Februari 2004 mereka kembali membudidayakan si pedas. Bahkan mereka memperluas 5 ha. Di berbagai sentra, luas penanaman kerabat tomat itu juga melonjak.

Kerugian akibat rendahnya harga masih membayang di pelupuk mata Sudiro, ketua Kelompok Tani Bangun Karyo. Begitu panen pada April 2003, harga di tingkat pekebun Rp2.500. Pada tingkat harga itu pekebun di pantai Garongan, Kulonprogo, masih menikmati laba Rp500 per kg. Biaya produksi untuk menghasilkan 1 kg cabai di sana Rp2.000.

Harga melorot menjadi Rp2.000 sepekan kemudian. Setelah itu penurunan harga seolah sulit dihentikan. Harga bertengger pada kisaran Rp1.000—Rp1.500 per kg, 2 pekan kemudian.Lantas harga enggan beranjak antara  Rp500—Rp700. Bahkan menjelang Idul Fitri dan akhir tahun sekalipun, harga mandek pada titik itu.

“Kalau mundhak (harga naik, red) paling Rp50, tapi kalau turun bisa sampai Rp500,” kata Sudiro yang ditemui Trubus saat menyiram lahan. Akibatnya, pinjaman dari Dinas Pertanian setempat senilai Rp100-juta hanya dapat dikembalikan Rp75-juta. Ketimbang harga pada Desember 1995—Rp3.500 per kg—pun terpaut jauh. Padahal sejak 1995 biaya produksi seperti benih, pupuk, dan pestisida melonjak.

Cabai lagi

Kenyataan itu tak menyurutkan langkah Sudiro dan rekan untuk menanam Capsicum annuum.

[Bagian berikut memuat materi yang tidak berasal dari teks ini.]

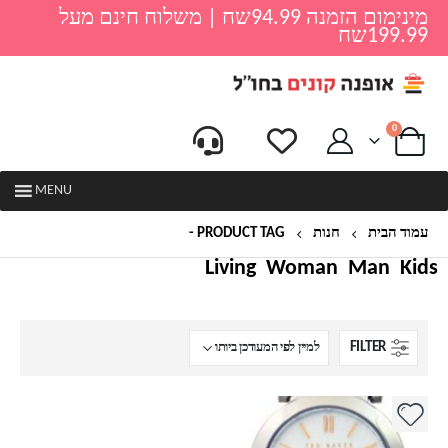
מינימום הזמנה 94.99שח | משלוח חינם מעל
199.99שח
0
MENU
עמוד הבית
חנות
PRODUCT TAG -
שעון TED BAKER
Living
Woman
Man
Kids
FILTER
למוצר
זה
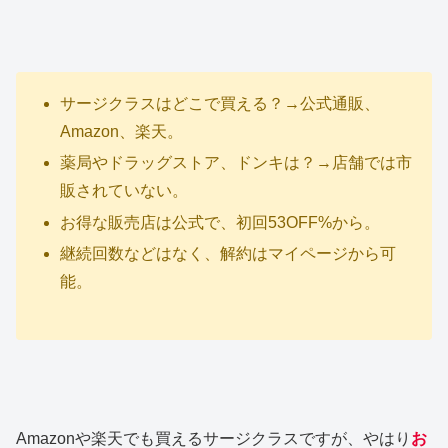
サージクラスはどこで買える？→公式通販、
Amazon、楽天。
薬局やドラッグストア、ドンキは？→店舗では市
販されていない。
お得な販売店は公式で、初回53OFF%から。
継続回数などはなく、解約はマイページから可
能。
Amazonや楽天でも買えるサージクラスですが、やはり
お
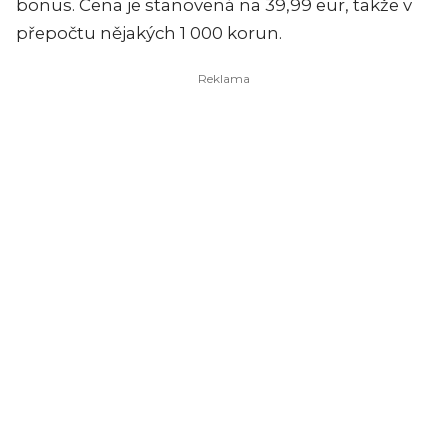
bonus. Cena je stanovená na 39,99 eur, takže v
přepočtu nějakých 1 000 korun.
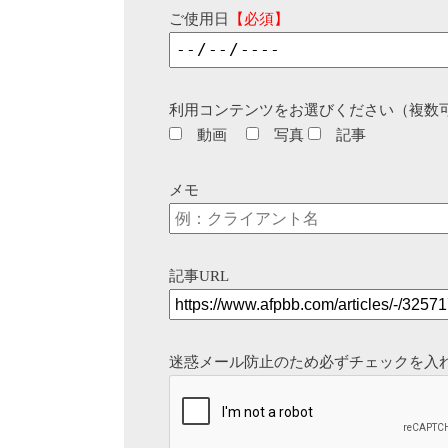
ご使用日
【必須】
利用コンテンツをお選びください（複数
動画
写真
記事
メモ
記事URL
迷惑メール防止のため必ずチェックを入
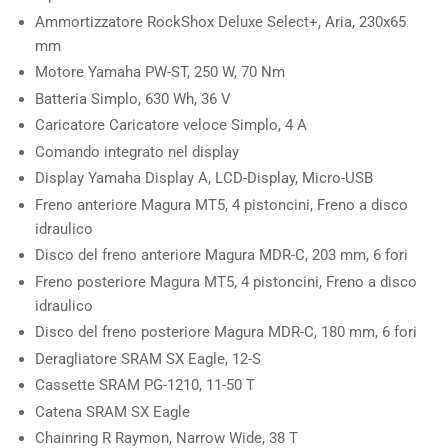
Ammortizzatore
RockShox Deluxe Select+, Aria, 230x65
mm
Motore
Yamaha PW-ST, 250 W, 70 Nm
Batteria
Simplo, 630 Wh, 36 V
Caricatore
Caricatore veloce Simplo, 4 A
Comando
integrato nel display
Display
Yamaha Display A, LCD-Display, Micro-USB
Freno anteriore
Magura MT5, 4 pistoncini, Freno a disco
idraulico
Disco del freno anteriore
Magura MDR-C, 203 mm, 6 fori
Freno posteriore
Magura MT5, 4 pistoncini, Freno a disco
idraulico
Disco del freno posteriore
Magura MDR-C, 180 mm, 6 fori
Deragliatore
SRAM SX Eagle, 12-S
Cassette
SRAM PG-1210, 11-50 T
Catena
SRAM SX Eagle
Chainring
R Raymon, Narrow Wide, 38 T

Demikian juga 2 kelompok tani lain di Garongan, Kulonprogo, yang mengelola total lahan 40 ha. Dua kelompok tani itu juga memperluas penanaman hingga 5 ha.

Produksi dari sentra Garongan rata-rata 2—3 ton per hari. Cabai dijual ke Pasar Beringharjo, Yogyakarta. Para penggarap lahan milik keraton Yogyakarta dibebaskan dari sewa. Ratarata seorang pekebun menggarap 0,3—1 ha. Nun jauh di Pare, Kediri, Istiyah juga terus mengembangkan cabai. Ibu 3 anak itu baru saja menuai 1 ton dari lahan 1 ha. Ia mendapat harga Rp2.500 per kg.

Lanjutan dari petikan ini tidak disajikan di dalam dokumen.